Grilled, string everything onto skewers for kabobs. Roast on high until the juices run clear — about 12 minutes total, 6 on each side. You’ll get that fire-touched smokey flavor on the chicken and the onions and the tomatoes. This option is wonderful in the middle of summer, when you are out exploring (camping, at a park, at a potluck, etc), or when you just want to avoid turning on the oven.
Baked, you can skip the skewers and spread everything out on a sheet pan. Roast it all at 450°F for 15-20 minutes, until the chicken reaches an internal temperature of 165°F. On a sheet pan, the juices from the tomatoes, mushrooms, and chicken swirl together in the pan, creating a flavorful pan sauce. It makes the dish juicy which is delicious over rice. This version is best for weeknights or wintertime — when lighting the grill (or even going outside) is off the table.
In both versions, the chicken turns out super tender, thanks to the lemony marinade. That same marinade is what gives the whole dish it’s Greek-inspired flavor. They are a little spot of sunshine in the middle of a wintery week, but also perfect for summer grilling season (once that finally arrives!).
Serves: 6 | Active Time: 30 minutes
Ingredients:For the chicken:
- Marinate the chicken: in an airtight container, combine the lemon juice, olive oil, garlic, oregano, thyme, rosemary, red pepper flakes, and salt. Add chicken, and stir to combine. Close container and place in fridge for at least 4 hours (up to 24).
- For grilling: Light and preheat grill to high.

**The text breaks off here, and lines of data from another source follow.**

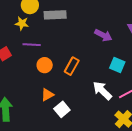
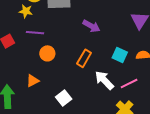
purple arrow: (103, 35) -> (91, 26), moved
orange rectangle: (72, 66) -> (84, 58), moved
orange triangle: (47, 95) -> (33, 81), moved

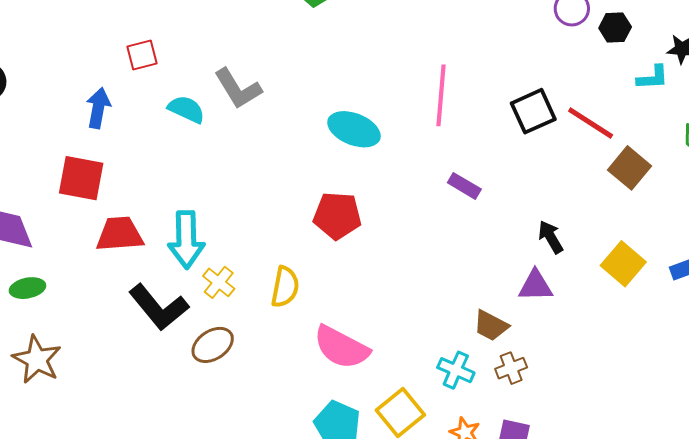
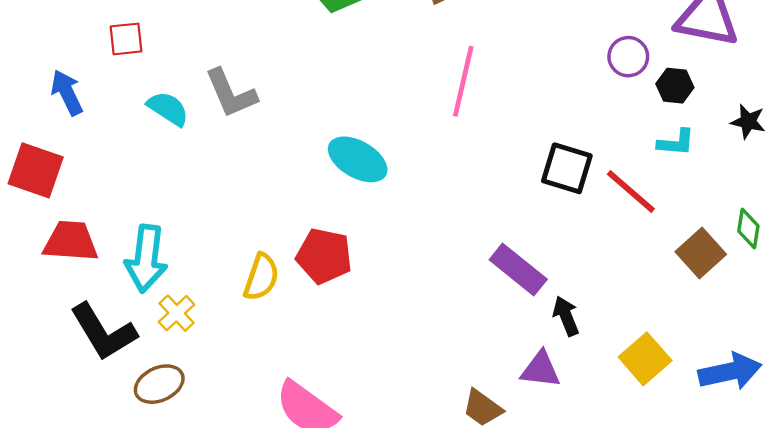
cyan L-shape: (653, 78) -> (676, 143), moved
pink line: (441, 95) -> (463, 81), moved
blue arrow: (98, 108) -> (67, 92), turned -45
black square: (533, 111) -> (567, 168), turned 33
brown square: (629, 168) -> (701, 253), moved
purple rectangle: (464, 186) -> (518, 270), moved, size x1.5
yellow semicircle: (285, 287) -> (261, 277), moved

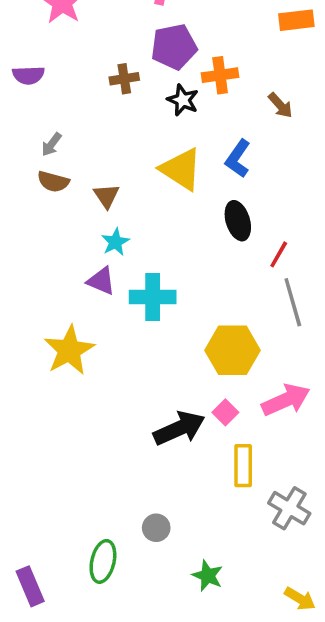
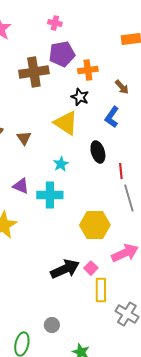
brown cross: (124, 79) -> (34, 72), size x1.8
black star: (183, 100) -> (80, 97), moved
blue L-shape: (238, 159) -> (112, 117), moved
cyan star: (115, 242) -> (61, 164), moved
red line: (279, 254) -> (121, 171), turned -35
pink square: (225, 412) -> (91, 268), moved

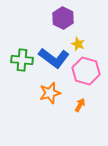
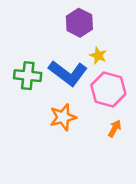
orange arrow: (80, 105) -> (115, 129), moved

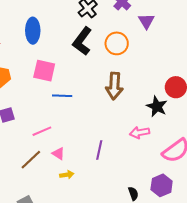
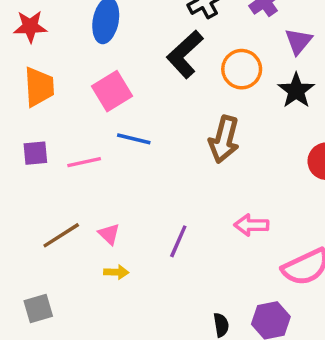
pink square: (44, 71) -> (112, 91), turned 35
black star: (157, 106) -> (296, 91), moved
pink line: (42, 131) -> (84, 162), moved

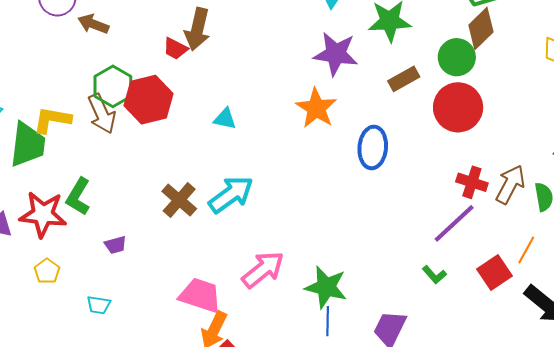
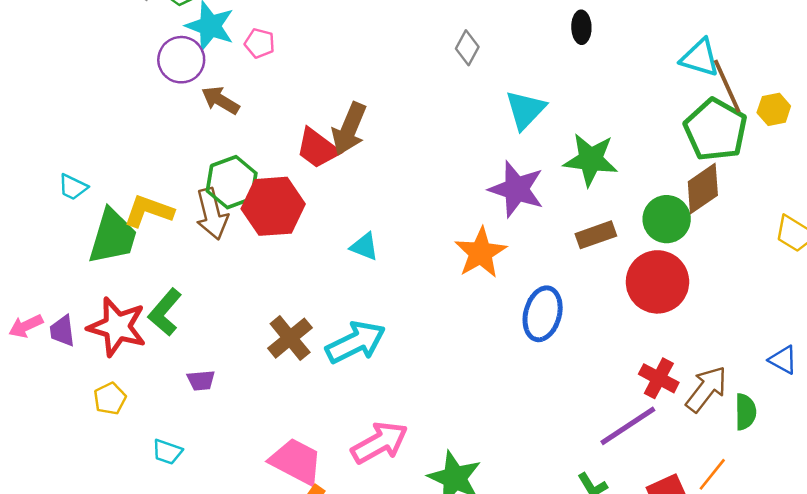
red trapezoid: (175, 49) -> (317, 148), size x1.4

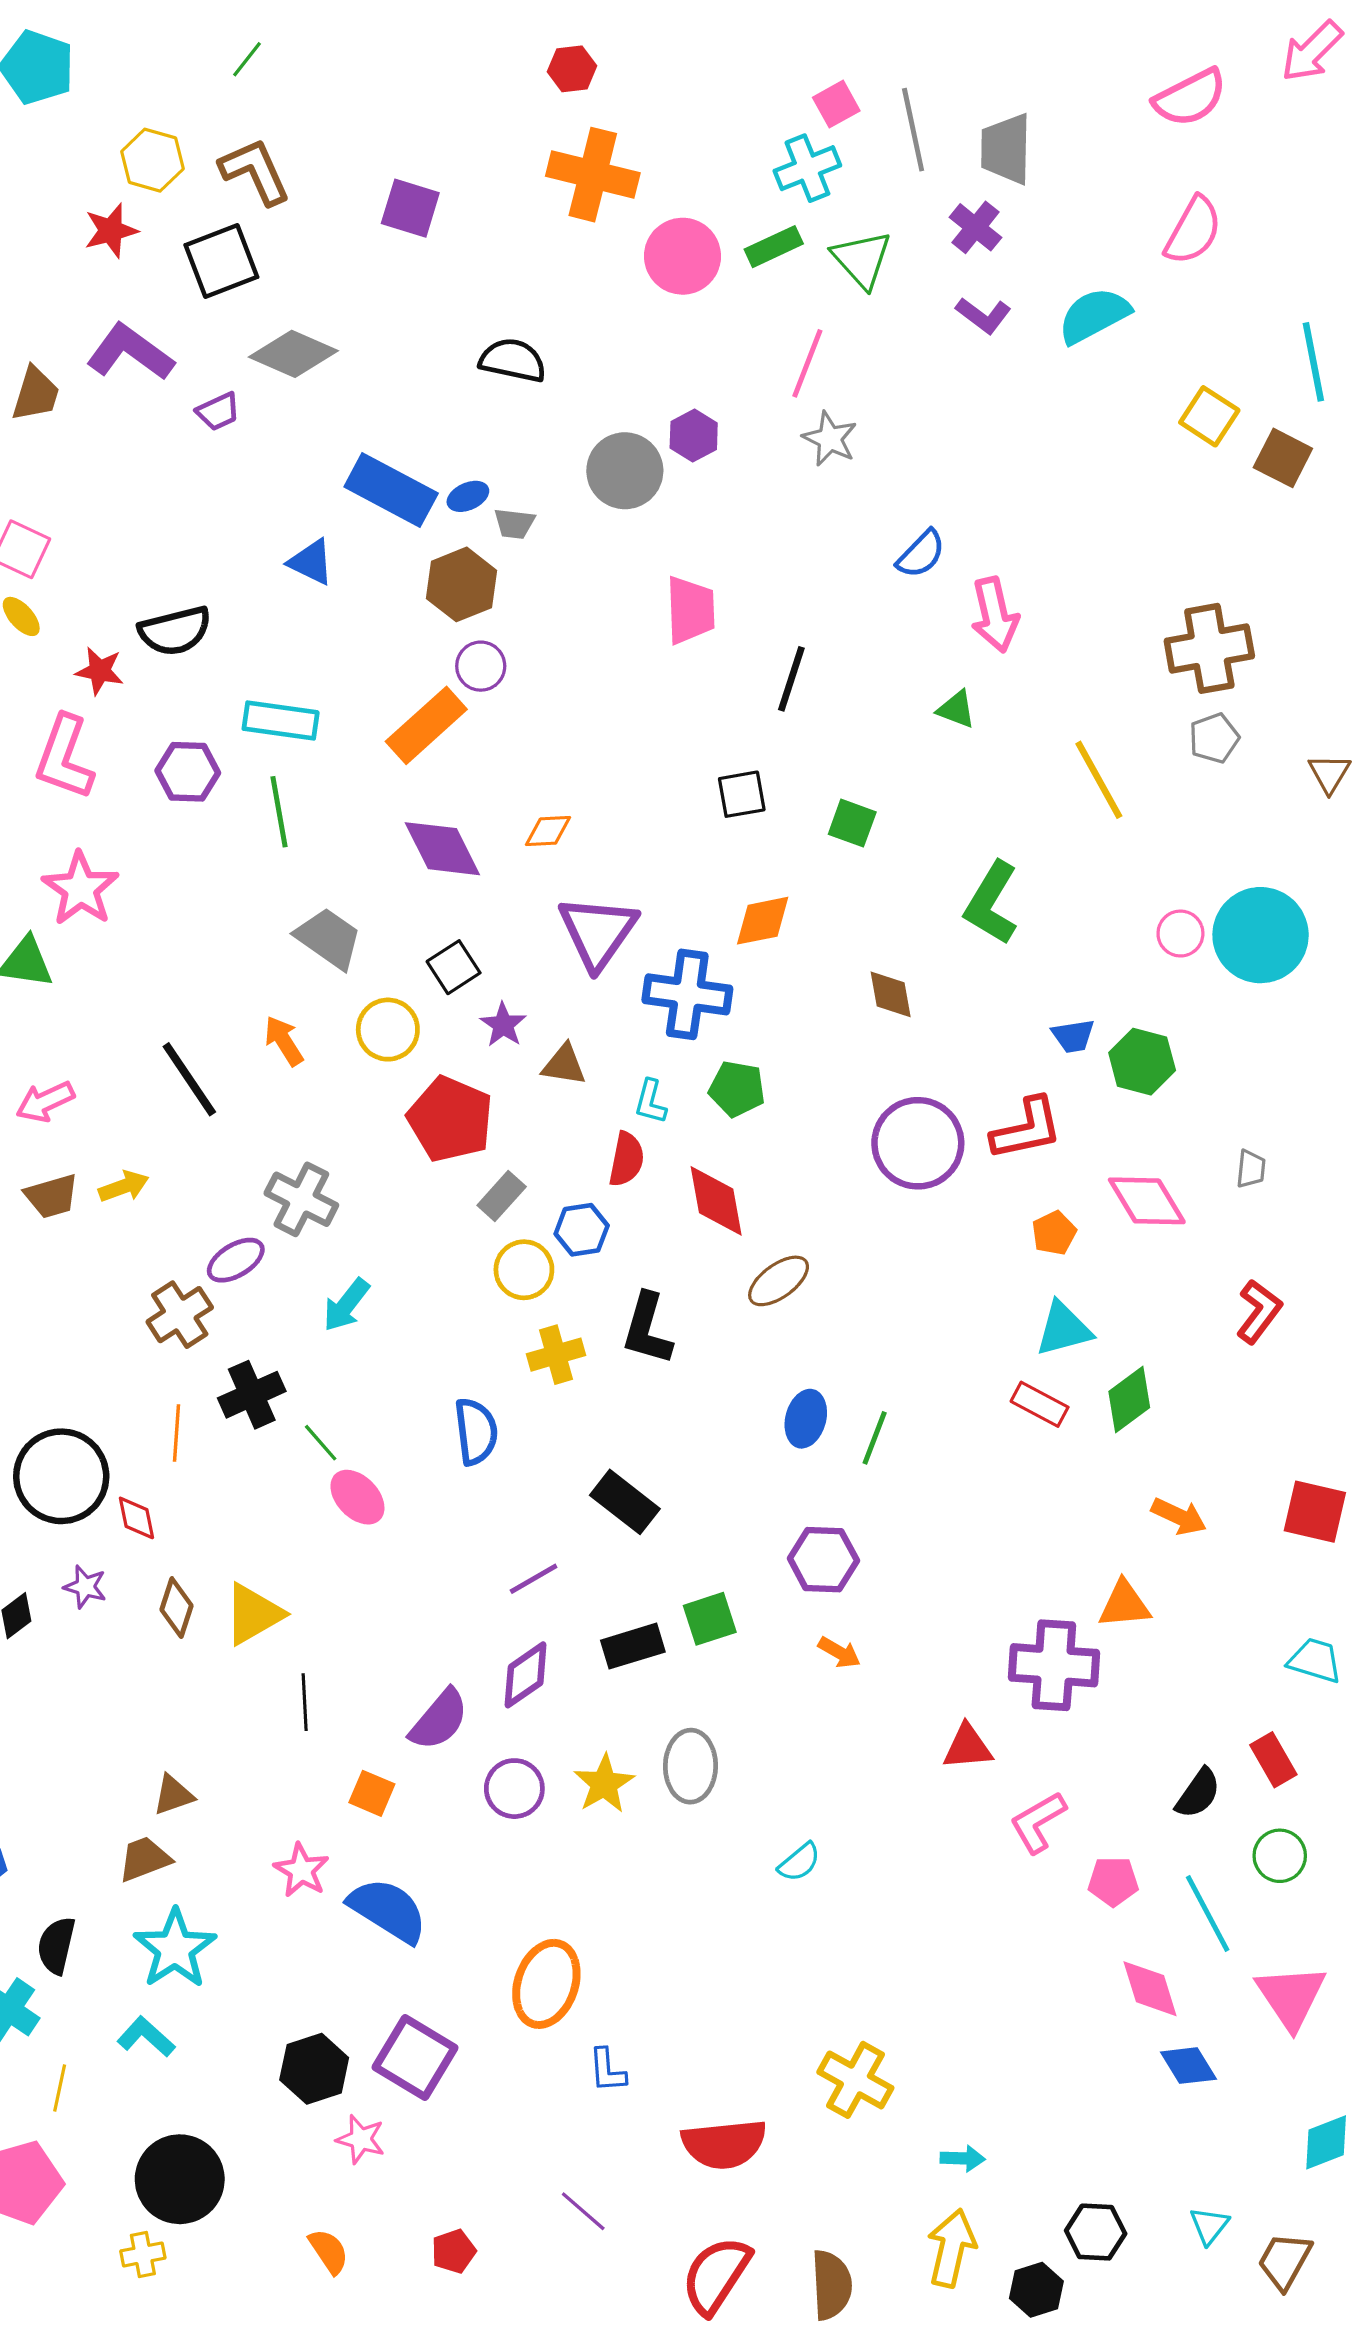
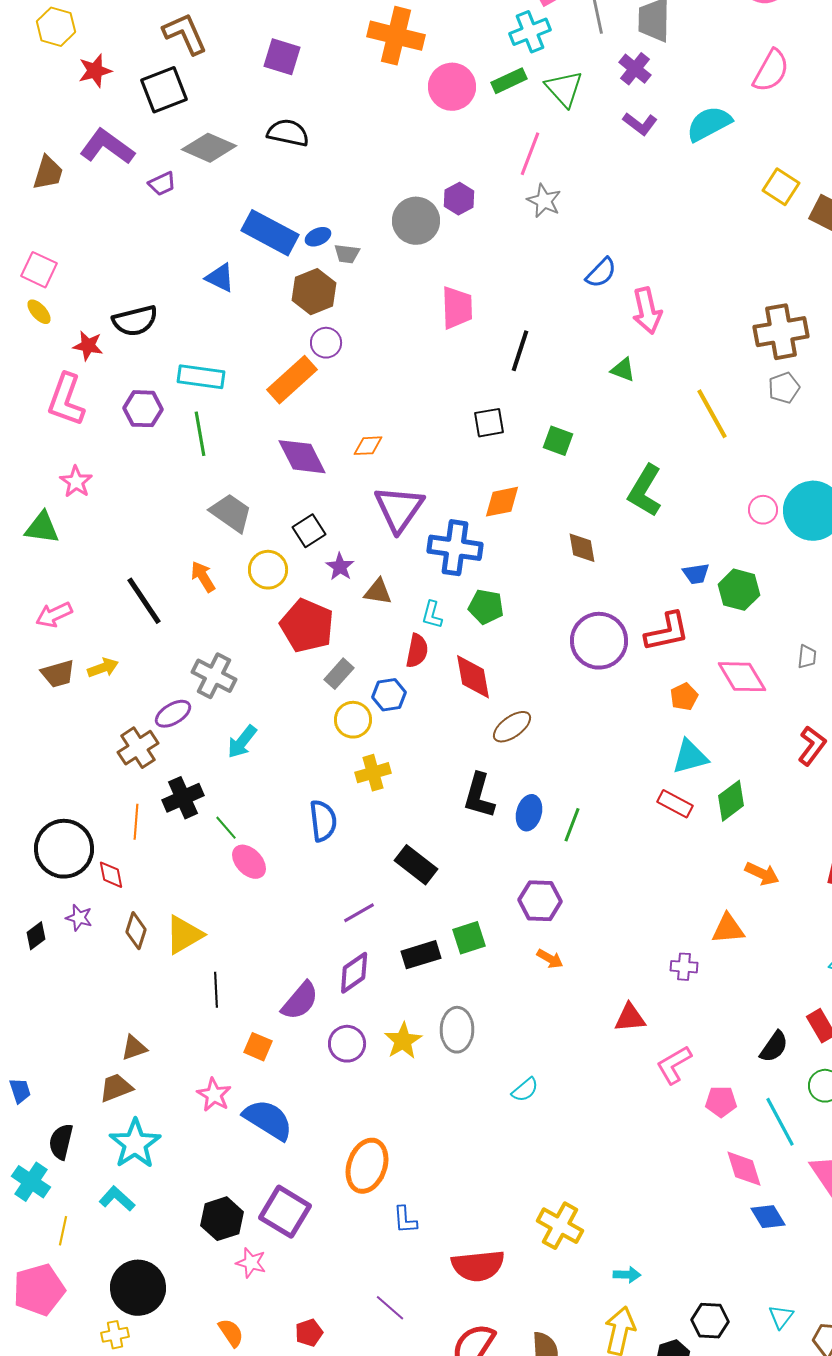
yellow hexagon: (152, 160) -> (56, 27), moved
black semicircle: (513, 360) -> (288, 133), moved
pink star: (80, 889) -> (76, 482), size x0.7
black L-shape: (647, 1329) -> (479, 796), moved
purple cross: (1054, 1665) -> (684, 967), size x0.5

- For oven: Preheat oven to 450°F.
- Place chopped veggies and olives in a large bowl. Drizzle with olive oil, and stir so everything is coated.
- Assemble kabobs: Working with one kabob stick at a time, skewer chicken, vegetables and olives in an alternating pattern. (If you plan to roast in the oven, you can skip this step, and simply spread everything out on a sheet pan).
- For grilling: Place kabobs on preheated grill and reduce heat to medium-high. Grill, with the lid closed, for 6 minutes, and then turn kabobs and grill on second side for another 6 minutes. Juices should run clear and chicken should reach an internal temperature of 165°F. Remove from grill and serve hot over a bed of rice. Garnish with parsley. For oven: Place sheet pan in pre-heated oven and roast for 15-20 minutes, until chicken reaches an internal temperature of 165°F. Remove from oven and use a spatula to serve over rice. Spoon juices from pan over top. Garnish with parsley.